Hurricane Ida Is Hitting Louisiana Amid a Covid-19 Surge. It’s a Nightmare in the Making.

Hurricane Ida Is Hitting Louisiana Amid a Covid-19 Surge. It’s a Nightmare in the Making.

Hurricane Ida has officially made landfall in Louisiana. There’s never a good time for one of the worst storms to ever strike the state to make landfall, but now is a particularly nightmarish moment.

Louisiana is grappling with its worst covid-19 surge since the pandemic began. The state reported 3,428 new cases as of Friday. More worryingly, 84% of its ICU hospital beds are full, according to data from the U.S. Department of Health and Human Services and compiled by the Daily Advertiser. The vast majority of those beds are in the New Orleans area, which is located on the most dangerous side of Ida, and Baton Rouge, which will face some Ida’s most devastating impacts as well. Mississippi will likewise be blasted by Ida’s rain and storm surge right as the state takes the ignominious distcintion of highest deaths per capita of covid-19 anywhere in the U.S.

In an era of climate change and pandemic, nothing happens in a vacuum. The situation unfolding in the South shows how crises can cascade on top of each other — and raise the risk of deadly outcomes.

Vaccination Rates Are Low and Hospitals Are Crunched

Louisiana and Mississippi have some of the lowest vaccination rates in the U.S. Fewer than half of each state’s population have received a first covid-19 vaccine shot. That’s led to the crushing summer wave of covid-19 across the region, straining hospitals to the limits.

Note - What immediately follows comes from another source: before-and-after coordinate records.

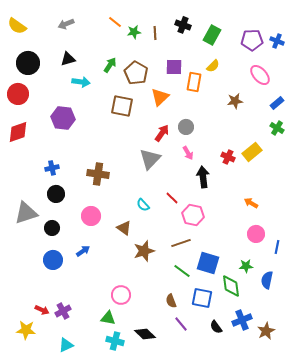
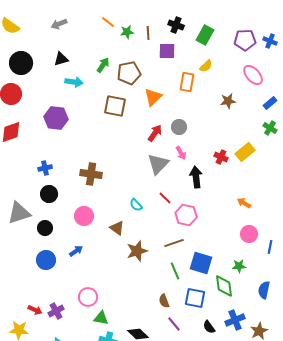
purple square: (174, 67) -> (167, 51), moved
brown pentagon: (136, 73) -> (129, 73), turned 30
gray triangle: (150, 159) -> (158, 164), moved
green line: (182, 271) -> (175, 271), turned 30
blue semicircle: (267, 280) -> (264, 290), moved
pink circle: (121, 295) -> (88, 297), moved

Because this is a regional problem across the South and because Ida’s impacts will be so widespread as it pushes inland, that means there simply aren’t many hospital beds available to move those who are critically ill. Some of the sickest patients in Ida’s path were moved, but many hospitals are largely hunkering down and helping the patients they do have as Ida hits.

“We don’t have any place to bring those patients,” Louisiana Gov. Bel Edwards told the AP. “Not in state, not out of state.”

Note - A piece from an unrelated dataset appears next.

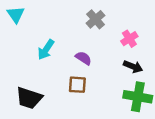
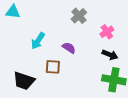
cyan triangle: (16, 15) -> (13, 12), turned -49
brown square: (77, 85) -> (53, 67), moved

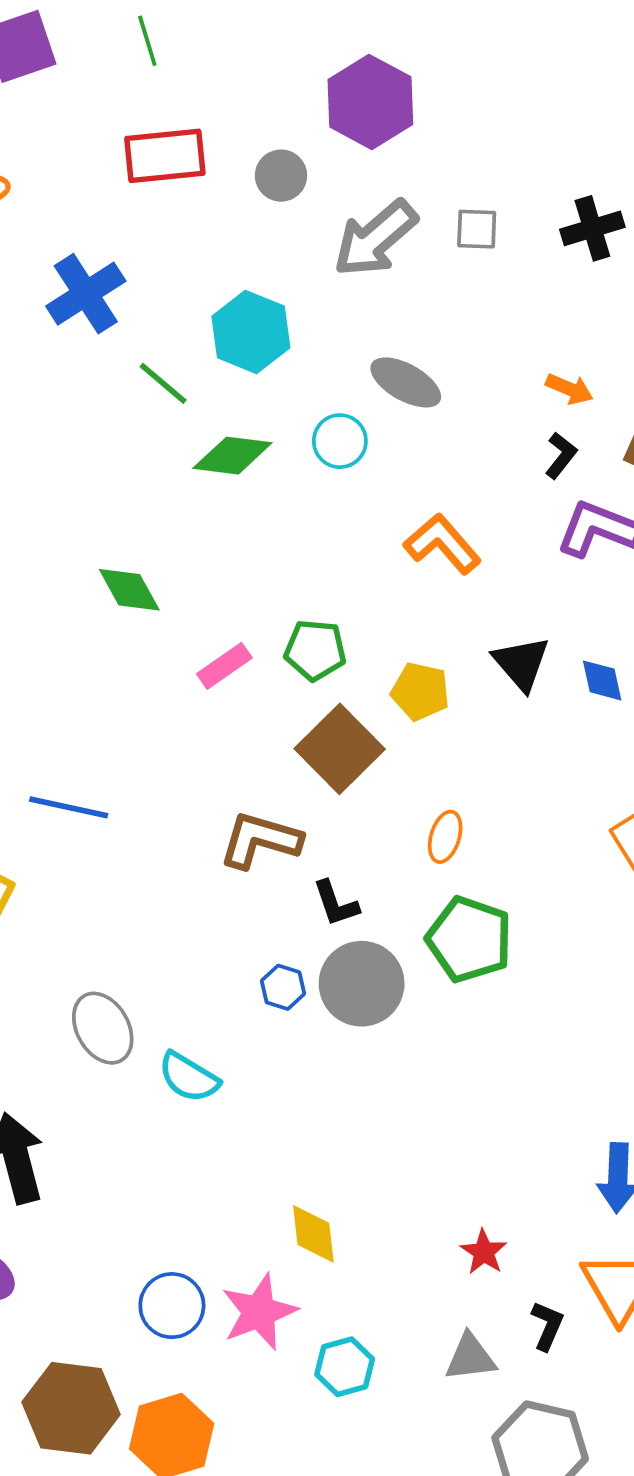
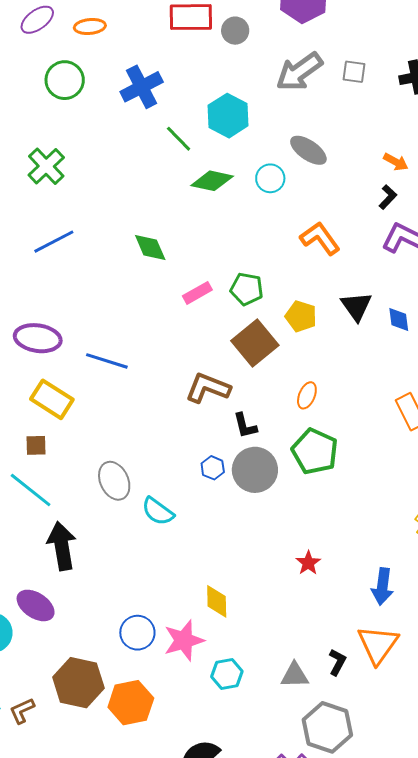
gray circle: (281, 176) -> (235, 31), moved
red star: (484, 1252) -> (308, 563), moved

Power outages are already sweeping across Louisiana. As of early afternoon, nearly 224,000 customers were without power in the state, mostly in the southeast corner where Ida came ashore. More outages are likely as the hurricane pushes inland, and that means patients and hospital staff will have to rely on emergency generators to keep on the lights and ventilators keeping covid-19 patients alive. In Sandy and Katrina, hospitals notoriously lost power and backup generators failed with catastrophic and deadly results. Ida will test hospitals, and see if they’ve learned from past failures.

Shelters Will Put People in Close Proximity

Hurricane shelters have opened across the region. Last year, disaster experts worried that covid-19 could spread in shelters amidst what was the worst hurricane season ever recorded. But it’s an even bigger worry now with the more transmissible Delta variant causing the majority of infections across the U.S. and the aforementioned lower vaccination rates in Louisiana and Mississippi.

How Will Hospitals Cope With a New Disaster?

While there could well be a new bump in the covid-19 wave already hitting the South due to crowding in shelters, there are also acute needs that will surely crop up in the wake of the storm. That could stretch hospitals even closer to a breaking point.

Ida is likely to cause all manner of injuries. An analysis of 2008’s Hurricanes Gustav and Ike showed that nearly 3,000 people visited Red Cross field stations after the storms for acute pain, respiratory and gastrointestinal issues, and other factors. After Katrina, another study found both relief workers and survivors reported 7,543 nonfatal injuries from two to seven weeks after the storm, the most common of which were “fall and cut/stab/pierce” injuries.

What Ida holds remains to be seen. But given that sewage systems are starting to fail and that it’s ripping through a region with a high density of fossil fuel infrastructure, the risk of respiratory and gastrointestinal issues could be particularly high in addition to the inevitable injuries that occur during the recovery process. The hurricane injury surge will add to what medical professionals are already dealing with.

Disaster Fatigue Could Make Recovery Harder

The recovery process itself will also be impacted by covid-19. Last year, disasterologist Samantha Montano wrote about the risks of “disaster fatigue.” It’s a growing phenomenon in a country that has been besieged by climate disasters and crushed by a pandemic. In an eerily prescient piece from last June, here’s what she had to say:

The disasters the U.S. has faced so far during this pandemic have been relatively small in size and geographically confined. While that in no way diminishes the pain and destruction they have caused, it is an important distinction from a management perspective. They have required a smaller scale response compared to events the size of a Harvey or Maria. So, there are still unknowns about what will happen when a big disaster inevitably hits.

Her piece was written at the start of hurricane and wildfire seasons that were both record setters, even as the pandemic took hundreds of thousands of lives. Ida’s arrival as one of the strongest storms on record to hit Louisiana while the state — and the region — are in the grips of a horrifying covid-19 outbreak is a layering of two large-scale crises. Whether volunteer networks will turn out to help in the wake of Ida or stay home rather than risk catching covid-19 is an open question. But the trends certainly don’t bode well.